East Suffolk councillors ‘dug in’ last week to help support National Tree Week, the UK’s largest annual tree celebration.
As part of East Suffolk Council’s commitment to the environment, three councillors supported National Tree Week, which marks the start of the winter tree planting season, by digging in and planting new trees.
Cllr James Mallinder, cabinet member for the Environment, worked with Greener Growth to plant four new trees at the Council’s offices in Melton as part of a wider project to support the environment by planting trees, a meadow and creating homes for the local wildlife on the site.
He said: “Tree planting is an important aspect of our environmental vison in East Suffolk and contributes to our climate emergency target to be carbon neutral by 2030. They are essential in our fight against climate change as not only do they absorb carbon, they can also help to reduce pollution and keep the air clean Furthermore, hundreds of kinds of wildlife, like birds, bugs, and squirrels as well as other kinds of plant all live in or on trees. Without them, countless animals would lose their homes or sources of food.
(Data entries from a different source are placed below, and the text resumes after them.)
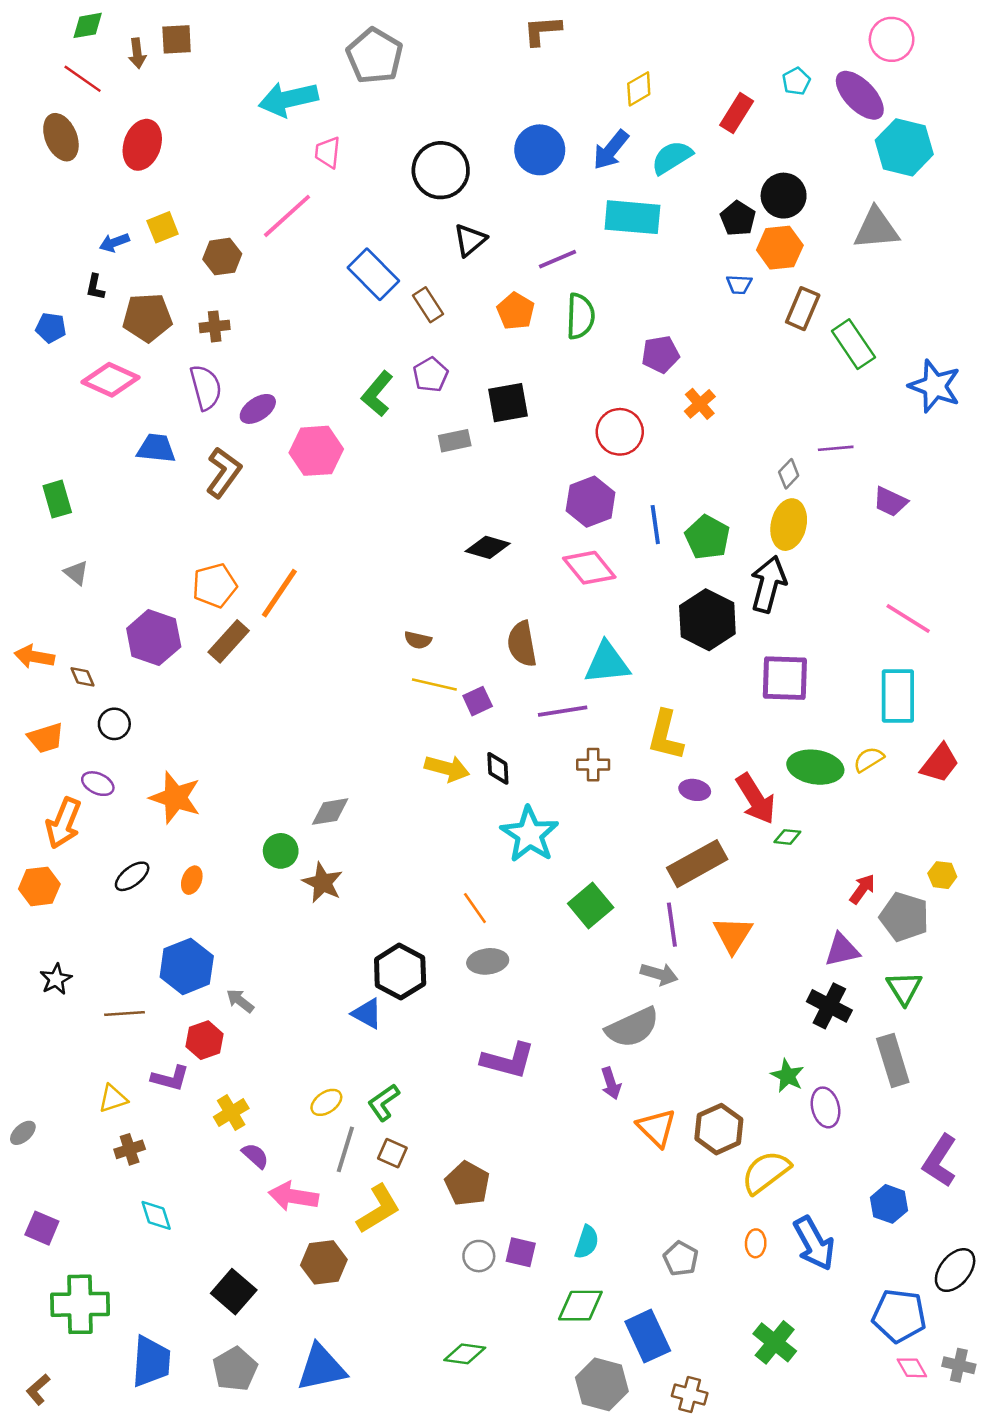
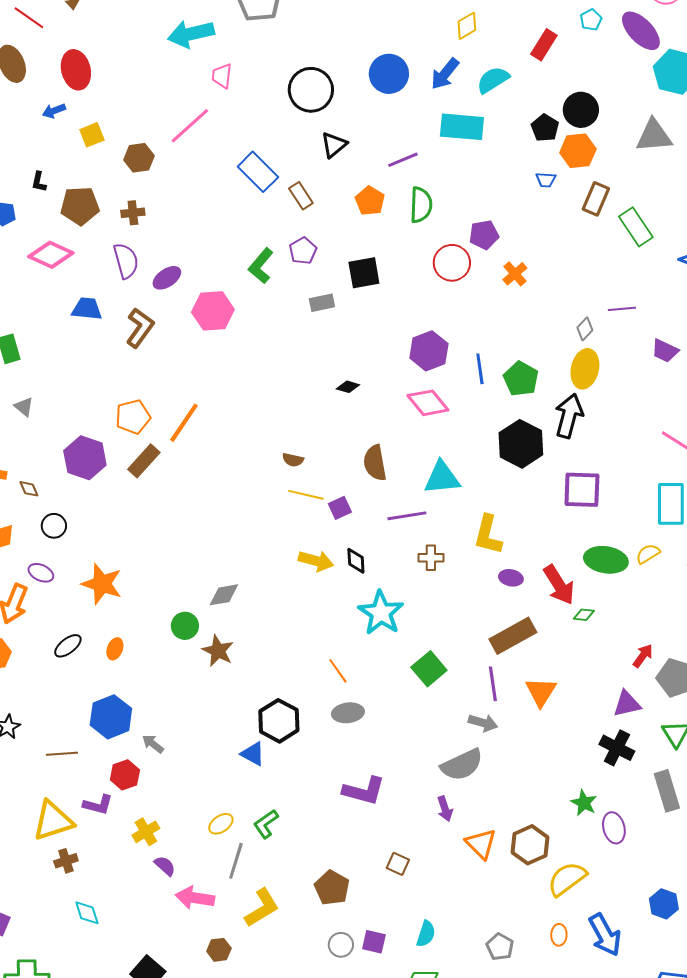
red ellipse: (142, 145) -> (76, 70), turned -33
blue arrow: (114, 243) -> (54, 111), moved
red circle: (620, 432) -> (452, 263), moved
black diamond: (488, 547) -> (348, 387), size x0.7
yellow triangle: (113, 1099) -> (53, 821), size x1.8
brown square: (392, 1153) -> (398, 864), moved
brown hexagon: (324, 1262) -> (219, 950), size x0.7

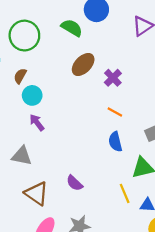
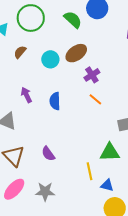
purple cross: (113, 78) -> (92, 75), moved
cyan circle: (32, 95) -> (50, 59), moved
blue semicircle: (115, 142) -> (55, 101), moved

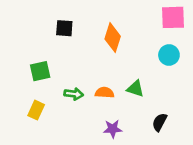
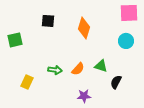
green square: (40, 71) -> (15, 40), moved
orange semicircle: (105, 93) -> (78, 69), turned 128
black semicircle: (160, 122) -> (116, 82), moved

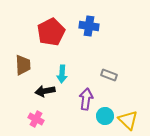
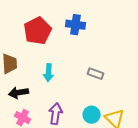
black arrow: (45, 91) -> (19, 93), moved
purple arrow: (86, 99) -> (56, 114), moved

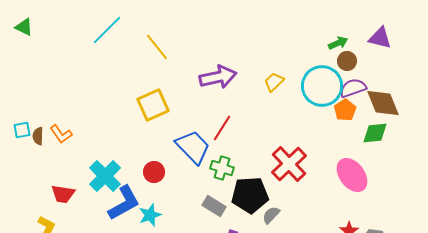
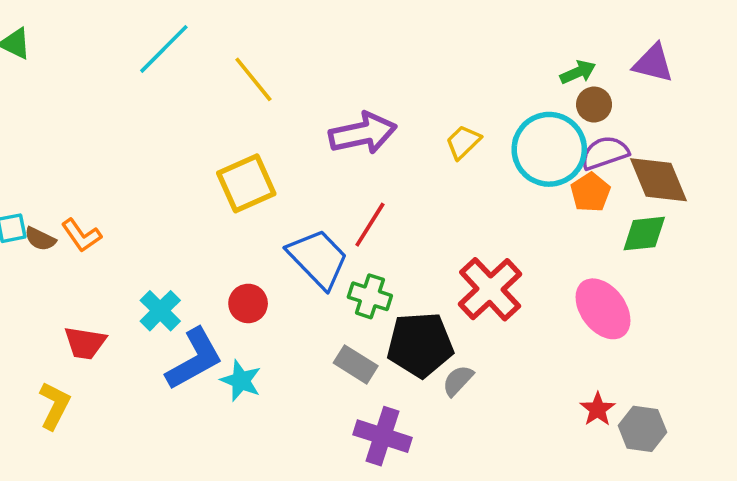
brown semicircle: (38, 136) -> (40, 239), turned -66
cyan cross: (105, 176) -> (160, 311), size x0.7
cyan star: (150, 215) -> (241, 381), turned -30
“I want to encourage our communities to get involved and planting a tree is a small but hugely effective way to help make a different. It is however essential that planting takes place in appropriate locations, where trees can be properly cared for to give them the best chance of reaching maturity.”
Elsewhere, Cllr Craig Rivett, Deputy Leader and cabinet member for Economic Development, and Cllr Letitia Smith, cabinet member for Communities, Tourism and Leisure, both visited Wood Meadow in Oulton Broad to take part in the planting of 900 small trees and 5 oaks, all of which were planted in three days.
Ownership of the 50-acre park was transferred to East Suffolk Council in 2019 as part of a housing development. The site is now managed by East Suffolk Norse, who have been working closely with the local community to develop a managemen plan, which also includes planting another 5+ hectares of woodland in the future.
In a joint comment, they said: “Trees are an essential resource which provide a wide range of environmental, economic and social benefits. They can help improve the health of communities and provide homes for precious wildlife, and the new trees that we are planting will bring many benefits for generations to come.”